My idle thoughts on tech startups
Ethos: What ‘Blank Canvas’ Means to NextView
As many of you may know, we have a section on the NextView website called “Ethos” where we describe five key principles to how we operate. My partners and I have blogged about some of these including Invited Guest, Golazo, Authentic, and Tribe. The last is Blank Canvas which I wanted to touch upon today.
To us the notion of painting with a blank canvas has both inward and outward facing components. We love meeting entrepreneurs who take this blank canvas approach when thinking about disrupting markets. Just because it hasn’t been done before or hasn’t been done in a particular way doesn’t mean it can’t be done… in fact many of the greatest businesses have been built by doing just that. This is how new markets get created.
Sometimes even what seem like incremental innovations can have radical impact, if talented and creative people start with that blank canvas and envision the future as it should be not as a derivative of how it’s been. Apple’s not a startup but thanks in large part to the spirit Steve Jobs infused in the company, they do an incredible job of imagining a product from scratch as it should be. This is true not just for entirely new product categories like tablets, but even existing ones… smartphones had been around for 5+ years before the first gen iPhone launched in 2007 (remember Palm Treos and the original Blackberry phones?). On the startup side, Square’s done a particularly good job of this in payments.
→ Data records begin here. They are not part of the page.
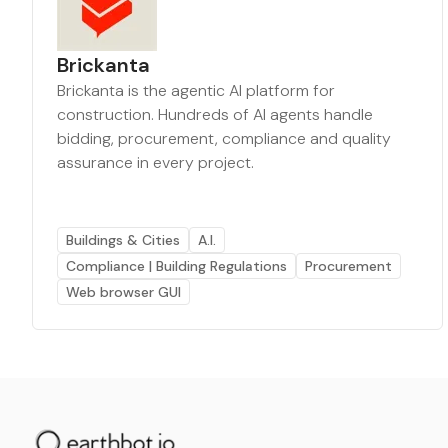
Brickanta
Brickanta is the agentic AI platform for
construction. Hundreds of AI agents handle
bidding, procurement, compliance and quality
assurance in every project.
Buildings & Cities
A.I.
Compliance | Building Regulations
Procurement
Web browser GUI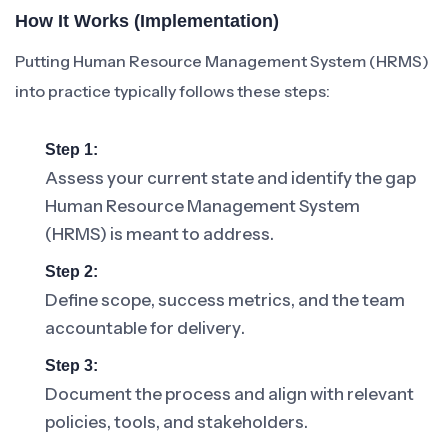
How It Works (Implementation)
Putting Human Resource Management System (HRMS)
into practice typically follows these steps:
Step 1:
Assess your current state and identify the gap
Human Resource Management System
(HRMS) is meant to address.
Step 2:
Define scope, success metrics, and the team
accountable for delivery.
Step 3:
Document the process and align with relevant
policies, tools, and stakeholders.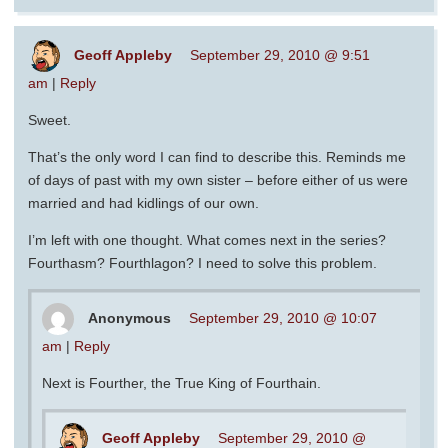
Geoff Appleby
September 29, 2010 @ 9:51
am
|
Reply
Sweet.
That’s the only word I can find to describe this. Reminds me
of days of past with my own sister – before either of us were
married and had kidlings of our own.
I’m left with one thought. What comes next in the series?
Fourthasm? Fourthlagon? I need to solve this problem.
Anonymous
September 29, 2010 @ 10:07
am
|
Reply
Next is Fourther, the True King of Fourthain.
Geoff Appleby
September 29, 2010 @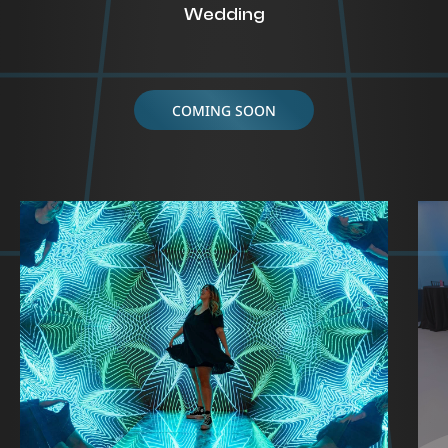
Wedding
COMING SOON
My partner David recently wrote about how investors tend to bring their own inherent biases (both good and bad) into pitch meetings with entrepreneurs. We try hard to bring our own blank canvas into these meetings so that we can better conceive and appreciate the vision of founders we meet with. It’s not easy to check our preexisting biases at the door and sometimes we leave meetings as true believers and sometimes as skeptics. But it’s something we strive to do and I believe serves us well.
Similarly Rob, David, and I try to think with a blank canvas, both in starting NextView in 2010 and on a continuous reevaluation of how we invest and how we might better help entrepreneurs build great companies. I wouldn’t say we’re radically reinventing venture capital and there are many firms we respect who have been innovating recently in connecting a portfolio of startups into a network, taking a different approach to how to staff a VC firm, and even the pace of VC investing. But whether it be how we collaborate or seeking new/different ways to help our portfolio with technical recruiting, we aspire to constantly rethink how we might improve… each time starting with our own blank canvas.